= What is needed =
I'd like every line in the following listing that holds "Free" copied.

-- Opening Marker --

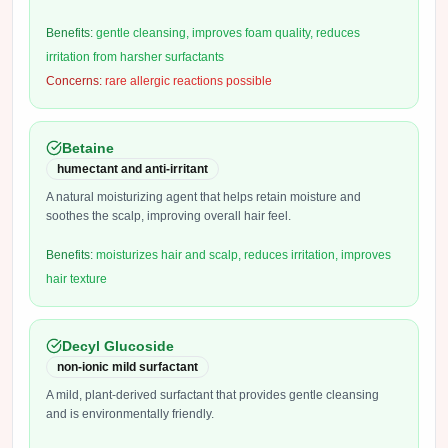
Benefits:
gentle cleansing, improves foam quality, reduces
irritation from harsher surfactants
Concerns:
rare allergic reactions possible
Betaine
humectant and anti-irritant
A natural moisturizing agent that helps retain moisture and
soothes the scalp, improving overall hair feel.
Benefits:
moisturizes hair and scalp, reduces irritation, improves
hair texture
Decyl Glucoside
non-ionic mild surfactant
A mild, plant-derived surfactant that provides gentle cleansing
and is environmentally friendly.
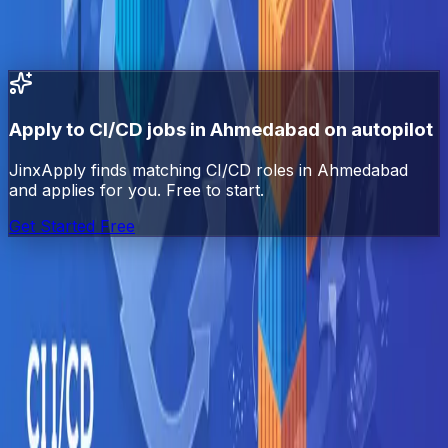
All
CI/CD
jobs in India
All jobs in
Ahmedabad
DevOps
jobs in
Ahmedabad
Docker
jobs in
Ahmedabad
Kubernetes
jobs in
Ahmedabad
Apply to
CI/CD
jobs in
Ahmedabad
on autopilot
JinxApply finds matching
CI/CD
roles in
Ahmedabad
and applies for you. Free to start.
Get Started Free
Jinx
Apply
AI-powered job search automation. Find, match, and
apply to jobs automatically.
Platform
Explore Jobs
Pricing
Blog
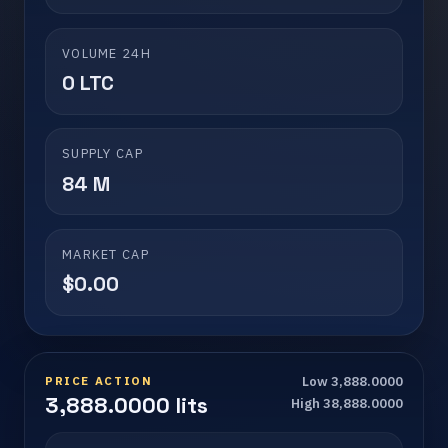
VOLUME 24H
0 LTC
SUPPLY CAP
84 M
MARKET CAP
$0.00
PRICE ACTION
Low 3,888.0000
3,888.0000 lits
High 38,888.0000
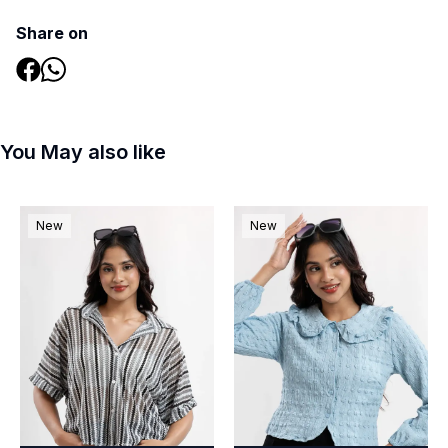
Share on
You May also like
New
New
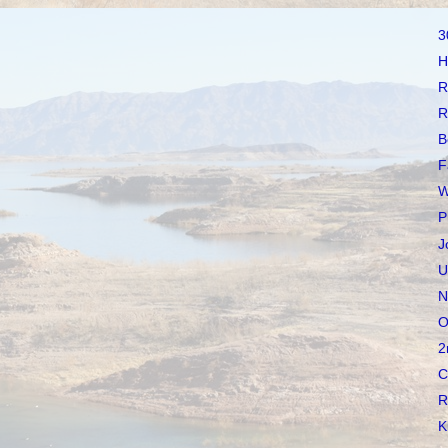
3
H
R
R
B
F
W
P
J
U
N
O
2
C
R
K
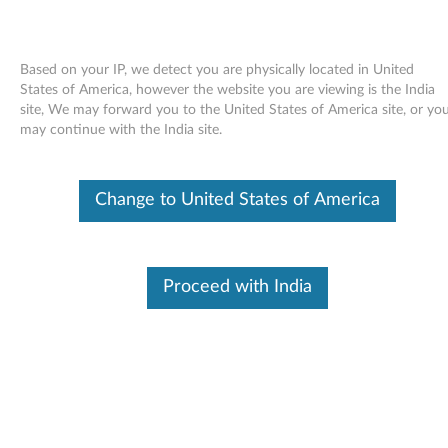
Based on your IP, we detect you are physically located in United
States of America, however the website you are viewing is the India
site, We may forward you to the United States of America site, or yo
Skip to content
may continue with the India site.
Access Help online User's Guide
Change to United States of America
for Windows 7 - ThinkPad Edge
11 and Edge E10
A
Proceed with India
c
Available Drivers
c
Individual Downloads
e
File Name
Access Help
s
Operating System
Windows 7 (32-bit)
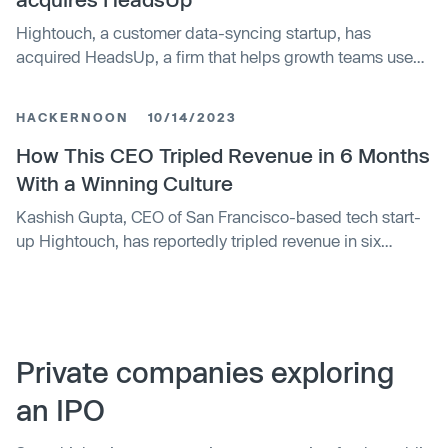
clients.
Hightouch, a customer data-syncing startup, has
acquired HeadsUp, a firm that helps growth teams use
customer data to identify optimal selling times. As part of
the deal, HeadsUp co-founder Earl Lee will join
HACKERNOON
10/14/2023
Hightouch to work on Customer 360, a product that uses
AI and machine learning to manage customer data. The
How This CEO Tripled Revenue in 6 Months
terms of the acquisition were not disclosed.
With a Winning Culture
Kashish Gupta, CEO of San Francisco-based tech start-
up Hightouch, has reportedly tripled revenue in six
months through a unique approach to building company
culture. Strategies include key hires, following "North
Stars" and allowing slightly different cultures across
teams, which have fostered consistent success.
Private companies exploring
an IPO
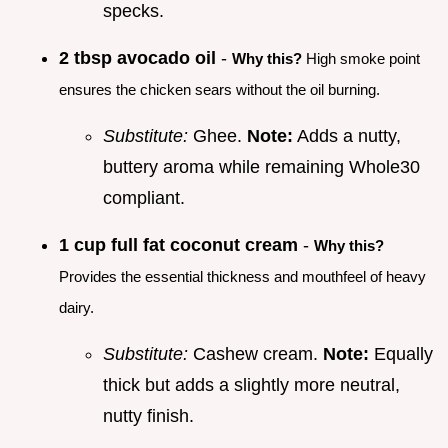
specks.
2 tbsp avocado oil
-
Why this?
High smoke point
ensures the chicken sears without the oil burning.
Substitute:
Ghee.
Note:
Adds a nutty,
buttery aroma while remaining Whole30
compliant.
1 cup full fat coconut cream
-
Why this?
Provides the essential thickness and mouthfeel of heavy
dairy.
Substitute:
Cashew cream.
Note:
Equally
thick but adds a slightly more neutral,
nutty finish.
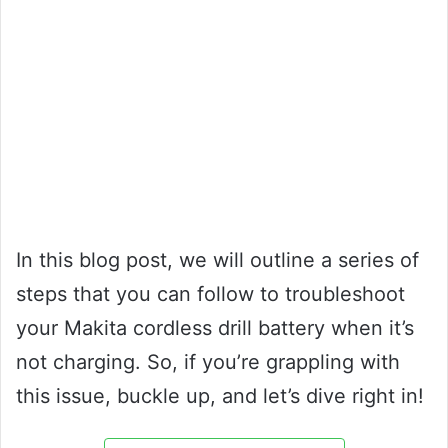
In this blog post, we will outline a series of
steps that you can follow to troubleshoot
your Makita cordless drill battery when it’s
not charging. So, if you’re grappling with
this issue, buckle up, and let’s dive right in!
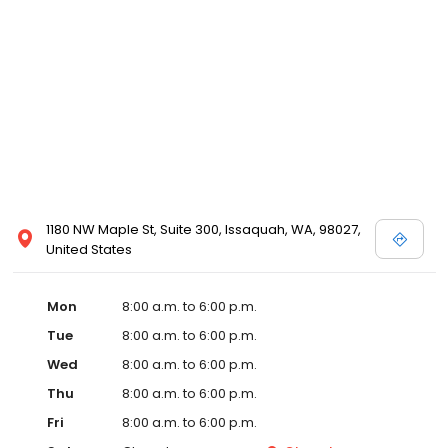
1180 NW Maple St, Suite 300, Issaquah, WA, 98027,
United States
Mon
8:00 a.m. to 6:00 p.m.
Tue
8:00 a.m. to 6:00 p.m.
Wed
8:00 a.m. to 6:00 p.m.
Thu
8:00 a.m. to 6:00 p.m.
Fri
8:00 a.m. to 6:00 p.m.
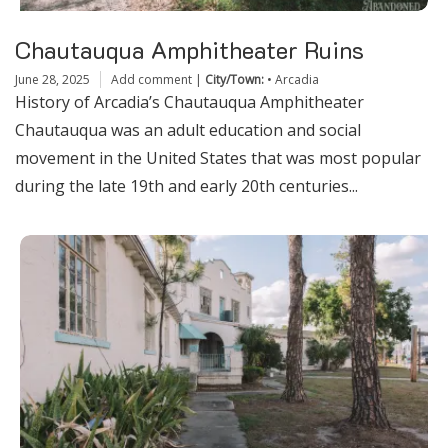
Chautauqua Amphitheater Ruins
June 28, 2025
Add comment
|
City/Town:
•
Arcadia
History of Arcadia’s Chautauqua Amphitheater
Chautauqua was an adult education and social
movement in the United States that was most popular
during the late 19th and early 20th centuries...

-- Closing Marker --

= Response below =
and applies for you. Free to start.
Get Started Free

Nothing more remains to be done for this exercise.